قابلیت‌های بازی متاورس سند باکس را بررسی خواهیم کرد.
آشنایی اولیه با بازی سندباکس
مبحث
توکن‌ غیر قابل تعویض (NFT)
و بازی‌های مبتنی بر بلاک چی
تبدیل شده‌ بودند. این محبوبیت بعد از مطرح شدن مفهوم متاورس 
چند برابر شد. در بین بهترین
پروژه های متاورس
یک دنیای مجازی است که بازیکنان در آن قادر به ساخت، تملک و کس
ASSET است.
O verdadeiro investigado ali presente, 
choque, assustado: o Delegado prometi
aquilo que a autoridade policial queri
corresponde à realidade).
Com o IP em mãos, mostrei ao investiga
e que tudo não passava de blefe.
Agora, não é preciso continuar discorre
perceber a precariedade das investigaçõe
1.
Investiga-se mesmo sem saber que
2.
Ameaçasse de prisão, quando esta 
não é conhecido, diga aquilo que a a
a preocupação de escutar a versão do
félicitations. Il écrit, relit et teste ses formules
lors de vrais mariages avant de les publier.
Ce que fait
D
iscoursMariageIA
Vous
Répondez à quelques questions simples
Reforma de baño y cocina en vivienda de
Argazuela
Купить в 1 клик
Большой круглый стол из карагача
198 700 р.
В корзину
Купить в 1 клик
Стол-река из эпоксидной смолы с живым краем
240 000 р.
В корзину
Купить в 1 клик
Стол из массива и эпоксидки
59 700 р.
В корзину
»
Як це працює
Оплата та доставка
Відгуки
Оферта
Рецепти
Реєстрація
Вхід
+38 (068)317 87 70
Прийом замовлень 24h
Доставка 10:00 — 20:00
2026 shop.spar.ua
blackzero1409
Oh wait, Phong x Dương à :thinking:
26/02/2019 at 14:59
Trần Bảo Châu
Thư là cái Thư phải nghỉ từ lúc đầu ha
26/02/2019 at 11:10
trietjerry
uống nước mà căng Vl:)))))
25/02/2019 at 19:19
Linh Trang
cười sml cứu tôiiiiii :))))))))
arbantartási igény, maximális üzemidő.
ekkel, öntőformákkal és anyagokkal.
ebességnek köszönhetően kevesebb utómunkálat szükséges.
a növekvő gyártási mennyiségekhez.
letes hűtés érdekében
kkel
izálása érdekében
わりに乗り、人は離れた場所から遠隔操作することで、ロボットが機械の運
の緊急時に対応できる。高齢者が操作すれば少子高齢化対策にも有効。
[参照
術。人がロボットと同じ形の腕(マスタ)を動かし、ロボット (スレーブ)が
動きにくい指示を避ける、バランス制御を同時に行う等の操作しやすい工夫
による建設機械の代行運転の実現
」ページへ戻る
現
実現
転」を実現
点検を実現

----------

[Exercise] Print again the material above, limited to the lines from the one holding "توکن‌ غیر قابل تعویض (NFT)" through the last, inclusive.

[The answer]
توکن‌ غیر قابل تعویض (NFT)
و بازی‌های مبتنی بر بلاک چی
تبدیل شده‌ بودند. این محبوبیت بعد از مطرح شدن مفهوم متاورس 
چند برابر شد. در بین بهترین
پروژه های متاورس
یک دنیای مجازی است که بازیکنان در آن قادر به ساخت، تملک و کس
ASSET است.
O verdadeiro investigado ali presente, 
choque, assustado: o Delegado prometi
aquilo que a autoridade policial queri
corresponde à realidade).
Com o IP em mãos, mostrei ao investiga
e que tudo não passava de blefe.
Agora, não é preciso continuar discorre
perceber a precariedade das investigaçõe
1.
Investiga-se mesmo sem saber que
2.
Ameaçasse de prisão, quando esta 
não é conhecido, diga aquilo que a a
a preocupação de escutar a versão do
félicitations. Il écrit, relit et teste ses formules
lors de vrais mariages avant de les publier.
Ce que fait
D
iscoursMariageIA
Vous
Répondez à quelques questions simples
Reforma de baño y cocina en vivienda de
Argazuela
Купить в 1 клик
Большой круглый стол из карагача
198 700 р.
В корзину
Купить в 1 клик
Стол-река из эпоксидной смолы с живым краем
240 000 р.
В корзину
Купить в 1 клик
Стол из массива и эпоксидки
59 700 р.
В корзину
»
Як це працює
Оплата та доставка
Відгуки
Оферта
Рецепти
Реєстрація
Вхід
+38 (068)317 87 70
Прийом замовлень 24h
Доставка 10:00 — 20:00
2026 shop.spar.ua
blackzero1409
Oh wait, Phong x Dương à :thinking:
26/02/2019 at 14:59
Trần Bảo Châu
Thư là cái Thư phải nghỉ từ lúc đầu ha
26/02/2019 at 11:10
trietjerry
uống nước mà căng Vl:)))))
25/02/2019 at 19:19
Linh Trang
cười sml cứu tôiiiiii :))))))))
arbantartási igény, maximális üzemidő.
ekkel, öntőformákkal és anyagokkal.
ebességnek köszönhetően kevesebb utómunkálat szükséges.
a növekvő gyártási mennyiségekhez.
letes hűtés érdekében
kkel
izálása érdekében
わりに乗り、人は離れた場所から遠隔操作することで、ロボットが機械の運
の緊急時に対応できる。高齢者が操作すれば少子高齢化対策にも有効。
[参照
術。人がロボットと同じ形の腕(マスタ)を動かし、ロボット (スレーブ)が
動きにくい指示を避ける、バランス制御を同時に行う等の操作しやすい工夫
による建設機械の代行運転の実現
」ページへ戻る
現
実現
転」を実現
点検を実現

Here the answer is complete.